> YOUR OBJECTIVE: Within the data below, state how many lines contain the string "home". Provide the number only.

> DATASET EXCERPTS:
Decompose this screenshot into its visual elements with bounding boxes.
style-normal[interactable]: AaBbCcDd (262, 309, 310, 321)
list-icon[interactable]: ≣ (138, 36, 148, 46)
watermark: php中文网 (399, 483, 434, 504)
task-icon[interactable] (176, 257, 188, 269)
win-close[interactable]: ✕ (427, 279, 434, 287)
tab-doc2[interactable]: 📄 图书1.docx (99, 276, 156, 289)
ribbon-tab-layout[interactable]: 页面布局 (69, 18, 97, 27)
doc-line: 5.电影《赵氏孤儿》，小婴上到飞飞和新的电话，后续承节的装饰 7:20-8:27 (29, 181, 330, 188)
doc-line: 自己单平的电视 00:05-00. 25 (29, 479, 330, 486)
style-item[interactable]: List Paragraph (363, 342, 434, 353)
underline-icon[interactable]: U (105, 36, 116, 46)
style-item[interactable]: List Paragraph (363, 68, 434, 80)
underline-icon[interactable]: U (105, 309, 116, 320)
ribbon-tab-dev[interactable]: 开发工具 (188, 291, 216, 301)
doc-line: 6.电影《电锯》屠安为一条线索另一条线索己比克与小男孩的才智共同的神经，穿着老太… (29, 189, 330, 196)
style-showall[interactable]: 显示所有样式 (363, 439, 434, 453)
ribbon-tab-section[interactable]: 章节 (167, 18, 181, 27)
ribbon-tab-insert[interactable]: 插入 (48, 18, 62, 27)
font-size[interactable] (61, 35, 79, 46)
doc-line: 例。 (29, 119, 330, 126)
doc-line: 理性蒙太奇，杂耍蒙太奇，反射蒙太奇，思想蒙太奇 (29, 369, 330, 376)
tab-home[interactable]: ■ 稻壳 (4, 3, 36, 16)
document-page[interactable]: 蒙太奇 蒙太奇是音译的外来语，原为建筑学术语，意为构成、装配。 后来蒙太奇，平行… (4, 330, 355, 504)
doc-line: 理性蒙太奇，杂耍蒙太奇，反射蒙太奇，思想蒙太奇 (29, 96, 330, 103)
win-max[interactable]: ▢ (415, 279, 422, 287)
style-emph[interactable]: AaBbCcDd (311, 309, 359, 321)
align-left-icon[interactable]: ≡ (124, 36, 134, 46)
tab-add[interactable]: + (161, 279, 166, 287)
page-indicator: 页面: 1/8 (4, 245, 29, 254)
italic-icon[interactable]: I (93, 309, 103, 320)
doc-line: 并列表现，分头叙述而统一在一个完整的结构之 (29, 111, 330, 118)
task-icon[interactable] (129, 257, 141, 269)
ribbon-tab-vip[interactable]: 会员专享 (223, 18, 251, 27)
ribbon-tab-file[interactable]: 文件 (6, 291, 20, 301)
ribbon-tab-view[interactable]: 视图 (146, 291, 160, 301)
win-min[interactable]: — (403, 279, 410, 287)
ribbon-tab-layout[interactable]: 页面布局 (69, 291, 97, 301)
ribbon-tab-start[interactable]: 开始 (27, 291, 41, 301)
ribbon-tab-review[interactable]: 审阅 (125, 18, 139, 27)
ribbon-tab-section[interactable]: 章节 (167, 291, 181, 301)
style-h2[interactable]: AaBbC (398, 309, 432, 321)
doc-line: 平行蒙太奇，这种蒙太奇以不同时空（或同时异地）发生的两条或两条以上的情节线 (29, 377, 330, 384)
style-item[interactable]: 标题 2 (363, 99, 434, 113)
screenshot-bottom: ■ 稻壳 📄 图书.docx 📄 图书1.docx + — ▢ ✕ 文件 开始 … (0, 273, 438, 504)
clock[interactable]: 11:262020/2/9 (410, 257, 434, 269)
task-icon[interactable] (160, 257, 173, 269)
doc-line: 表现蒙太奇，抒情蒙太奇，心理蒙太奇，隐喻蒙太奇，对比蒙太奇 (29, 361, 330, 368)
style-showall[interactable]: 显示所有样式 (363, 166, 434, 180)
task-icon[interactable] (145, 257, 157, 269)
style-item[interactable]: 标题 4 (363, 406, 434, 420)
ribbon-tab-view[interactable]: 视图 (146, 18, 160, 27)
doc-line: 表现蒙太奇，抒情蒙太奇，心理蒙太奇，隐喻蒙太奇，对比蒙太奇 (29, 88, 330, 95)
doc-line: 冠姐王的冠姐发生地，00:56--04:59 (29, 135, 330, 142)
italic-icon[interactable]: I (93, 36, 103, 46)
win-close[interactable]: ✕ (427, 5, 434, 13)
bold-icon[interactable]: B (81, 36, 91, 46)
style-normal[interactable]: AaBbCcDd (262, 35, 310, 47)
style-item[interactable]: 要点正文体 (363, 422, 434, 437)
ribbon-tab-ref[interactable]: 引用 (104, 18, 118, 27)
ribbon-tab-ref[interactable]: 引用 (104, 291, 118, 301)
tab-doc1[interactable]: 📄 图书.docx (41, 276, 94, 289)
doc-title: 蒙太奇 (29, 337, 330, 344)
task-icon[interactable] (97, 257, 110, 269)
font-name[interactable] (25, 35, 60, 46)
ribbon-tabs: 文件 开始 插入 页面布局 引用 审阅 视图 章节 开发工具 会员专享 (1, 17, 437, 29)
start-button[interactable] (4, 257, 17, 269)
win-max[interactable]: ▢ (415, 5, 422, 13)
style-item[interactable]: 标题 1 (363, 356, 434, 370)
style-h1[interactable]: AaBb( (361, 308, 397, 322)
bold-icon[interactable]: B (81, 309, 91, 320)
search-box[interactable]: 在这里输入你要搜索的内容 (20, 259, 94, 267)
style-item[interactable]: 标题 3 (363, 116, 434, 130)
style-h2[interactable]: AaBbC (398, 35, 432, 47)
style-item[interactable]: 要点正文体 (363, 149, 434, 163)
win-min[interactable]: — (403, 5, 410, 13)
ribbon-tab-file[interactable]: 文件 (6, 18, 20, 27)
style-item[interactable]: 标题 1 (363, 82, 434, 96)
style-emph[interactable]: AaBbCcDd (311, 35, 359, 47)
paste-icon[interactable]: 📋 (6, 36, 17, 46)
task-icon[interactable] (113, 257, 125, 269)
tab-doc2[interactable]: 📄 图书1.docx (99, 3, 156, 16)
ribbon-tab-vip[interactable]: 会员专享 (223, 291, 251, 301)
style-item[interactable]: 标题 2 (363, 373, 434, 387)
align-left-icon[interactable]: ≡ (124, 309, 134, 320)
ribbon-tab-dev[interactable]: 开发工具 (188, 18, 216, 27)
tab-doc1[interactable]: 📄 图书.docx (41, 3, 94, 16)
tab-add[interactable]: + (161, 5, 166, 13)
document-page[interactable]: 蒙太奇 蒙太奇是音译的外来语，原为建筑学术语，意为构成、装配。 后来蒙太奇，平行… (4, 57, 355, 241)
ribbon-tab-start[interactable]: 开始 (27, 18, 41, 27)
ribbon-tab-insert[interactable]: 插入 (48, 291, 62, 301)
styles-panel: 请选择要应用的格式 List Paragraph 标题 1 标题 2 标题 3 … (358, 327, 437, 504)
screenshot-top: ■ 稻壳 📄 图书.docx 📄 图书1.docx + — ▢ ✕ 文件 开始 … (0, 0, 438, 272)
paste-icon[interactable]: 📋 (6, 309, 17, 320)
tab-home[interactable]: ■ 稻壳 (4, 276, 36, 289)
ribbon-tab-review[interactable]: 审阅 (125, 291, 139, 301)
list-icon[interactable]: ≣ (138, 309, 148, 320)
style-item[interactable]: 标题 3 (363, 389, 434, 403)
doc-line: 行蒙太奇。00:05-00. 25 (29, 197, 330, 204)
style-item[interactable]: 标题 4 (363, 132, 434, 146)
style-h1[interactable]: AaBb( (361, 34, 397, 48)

> PROBLEM SOLUTION: 2